IVF pioneer wins Nobel Medicine Prize

The 2010 Nobel Prize for Physiology or Medicine has been won by British physiologist, Robert Edwards for his work in the field of in vitro fertilization.

A close up of an embryo being fertilized

Without Robert Edwards, this might never have happened

In a statement released on Monday, the Nobel Assembly at the Swedish Karolinska Institute said the contributions of Britain's Robert Edwards represented "a milestone in the development of modern medicine."

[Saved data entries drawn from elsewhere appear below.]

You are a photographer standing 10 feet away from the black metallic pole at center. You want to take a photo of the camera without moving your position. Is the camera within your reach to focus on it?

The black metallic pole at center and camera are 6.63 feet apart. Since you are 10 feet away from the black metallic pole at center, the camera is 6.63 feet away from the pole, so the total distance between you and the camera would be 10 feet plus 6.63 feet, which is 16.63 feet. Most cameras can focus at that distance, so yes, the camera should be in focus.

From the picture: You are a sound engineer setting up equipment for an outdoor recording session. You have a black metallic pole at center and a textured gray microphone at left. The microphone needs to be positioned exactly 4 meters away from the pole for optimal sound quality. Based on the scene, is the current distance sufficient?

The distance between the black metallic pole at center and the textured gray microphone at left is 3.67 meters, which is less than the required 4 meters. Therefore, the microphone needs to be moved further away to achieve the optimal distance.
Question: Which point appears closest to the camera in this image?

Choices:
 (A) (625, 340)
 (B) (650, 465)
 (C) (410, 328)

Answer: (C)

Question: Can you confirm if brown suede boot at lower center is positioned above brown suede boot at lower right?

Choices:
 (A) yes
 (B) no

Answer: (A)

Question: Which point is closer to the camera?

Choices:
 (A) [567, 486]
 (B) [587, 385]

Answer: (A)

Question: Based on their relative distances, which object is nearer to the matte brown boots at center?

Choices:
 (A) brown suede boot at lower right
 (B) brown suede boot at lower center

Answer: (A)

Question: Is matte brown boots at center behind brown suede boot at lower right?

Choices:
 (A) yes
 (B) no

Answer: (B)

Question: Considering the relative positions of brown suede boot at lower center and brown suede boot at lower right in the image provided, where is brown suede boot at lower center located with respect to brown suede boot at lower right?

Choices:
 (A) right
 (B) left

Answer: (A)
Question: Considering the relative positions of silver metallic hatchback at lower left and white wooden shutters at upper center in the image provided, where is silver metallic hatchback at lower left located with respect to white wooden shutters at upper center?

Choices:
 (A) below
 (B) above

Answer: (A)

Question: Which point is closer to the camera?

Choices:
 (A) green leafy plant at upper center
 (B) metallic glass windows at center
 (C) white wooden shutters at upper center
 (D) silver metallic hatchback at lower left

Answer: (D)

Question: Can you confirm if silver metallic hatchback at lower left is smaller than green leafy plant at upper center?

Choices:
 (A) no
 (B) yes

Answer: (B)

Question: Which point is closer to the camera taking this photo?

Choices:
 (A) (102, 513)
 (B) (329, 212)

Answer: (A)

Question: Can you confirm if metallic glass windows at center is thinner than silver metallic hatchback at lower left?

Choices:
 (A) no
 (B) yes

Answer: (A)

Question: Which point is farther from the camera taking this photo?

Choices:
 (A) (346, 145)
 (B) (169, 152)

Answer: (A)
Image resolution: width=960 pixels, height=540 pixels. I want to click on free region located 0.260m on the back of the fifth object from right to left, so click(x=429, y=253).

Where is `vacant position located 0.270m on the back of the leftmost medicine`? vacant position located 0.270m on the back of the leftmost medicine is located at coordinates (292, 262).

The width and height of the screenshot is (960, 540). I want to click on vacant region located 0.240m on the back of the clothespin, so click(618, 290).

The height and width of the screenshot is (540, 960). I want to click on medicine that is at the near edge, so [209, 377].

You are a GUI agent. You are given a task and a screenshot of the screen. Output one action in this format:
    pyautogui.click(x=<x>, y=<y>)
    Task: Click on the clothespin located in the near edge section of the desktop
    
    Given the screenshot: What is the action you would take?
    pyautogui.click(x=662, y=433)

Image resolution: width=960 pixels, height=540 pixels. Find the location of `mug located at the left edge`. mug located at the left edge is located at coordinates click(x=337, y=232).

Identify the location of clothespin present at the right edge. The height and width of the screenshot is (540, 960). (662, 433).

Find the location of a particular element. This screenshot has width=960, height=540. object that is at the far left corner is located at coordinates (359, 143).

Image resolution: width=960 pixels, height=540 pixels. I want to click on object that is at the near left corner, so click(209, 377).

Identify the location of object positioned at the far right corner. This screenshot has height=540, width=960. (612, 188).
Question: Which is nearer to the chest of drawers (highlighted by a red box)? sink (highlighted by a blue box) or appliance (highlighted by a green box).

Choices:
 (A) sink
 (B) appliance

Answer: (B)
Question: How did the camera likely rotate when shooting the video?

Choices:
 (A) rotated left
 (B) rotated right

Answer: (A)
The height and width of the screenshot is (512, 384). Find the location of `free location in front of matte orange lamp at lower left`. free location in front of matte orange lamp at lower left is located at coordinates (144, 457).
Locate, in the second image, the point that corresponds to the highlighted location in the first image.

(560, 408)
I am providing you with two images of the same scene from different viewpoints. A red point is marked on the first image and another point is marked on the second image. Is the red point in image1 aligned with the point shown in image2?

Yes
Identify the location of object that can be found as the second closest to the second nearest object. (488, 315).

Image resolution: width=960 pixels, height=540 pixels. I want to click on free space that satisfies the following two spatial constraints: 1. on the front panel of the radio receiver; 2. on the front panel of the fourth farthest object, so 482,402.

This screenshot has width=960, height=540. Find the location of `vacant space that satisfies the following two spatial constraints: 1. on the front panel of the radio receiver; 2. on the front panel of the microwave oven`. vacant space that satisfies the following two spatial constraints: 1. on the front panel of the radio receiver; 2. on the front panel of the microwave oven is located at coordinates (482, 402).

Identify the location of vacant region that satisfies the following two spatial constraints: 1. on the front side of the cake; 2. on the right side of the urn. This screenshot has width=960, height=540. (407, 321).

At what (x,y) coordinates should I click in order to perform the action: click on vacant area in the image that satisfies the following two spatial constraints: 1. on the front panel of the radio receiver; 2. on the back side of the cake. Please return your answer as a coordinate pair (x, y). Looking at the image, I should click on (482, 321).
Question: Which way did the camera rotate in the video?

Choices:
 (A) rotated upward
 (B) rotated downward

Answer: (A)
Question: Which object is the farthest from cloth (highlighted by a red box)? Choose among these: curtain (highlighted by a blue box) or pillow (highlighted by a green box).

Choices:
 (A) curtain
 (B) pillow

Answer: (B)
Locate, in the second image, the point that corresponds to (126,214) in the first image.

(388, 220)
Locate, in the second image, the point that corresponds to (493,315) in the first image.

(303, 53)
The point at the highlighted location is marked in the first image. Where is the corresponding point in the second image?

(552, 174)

Edwards first started working on human fertilization in 1968, since which time the practice has touched, changed and given birth to millions of lives.

"His achievements have made it possible to treat infertility, a medical condition afflicting a large proportion of humanity including more than 10 percent of all couples worldwide," the statement continued.

Edwards, himself born in 1925, began his scientific career studying plants but quickly came to realize he was more interested in animal reproduction, a field which ultimately led to his co-founding one of the first IVF clinics in the world.

He worked closely with the gynecologist Patrick Steptoe, who died in 1988, and between them they battled through the opposition from churches, governments, the media and fellow scientists to prove the merit in what they were doing.

That proof came in 1978, when Louise Brown, the first test tube baby was born. Their pioneering efforts not only spawned generations of IVF babies but also laid the groundwork for pre-implantation genetic diagnosis which allows scientists to test embryos for defects before they are implanted into the mother's womb.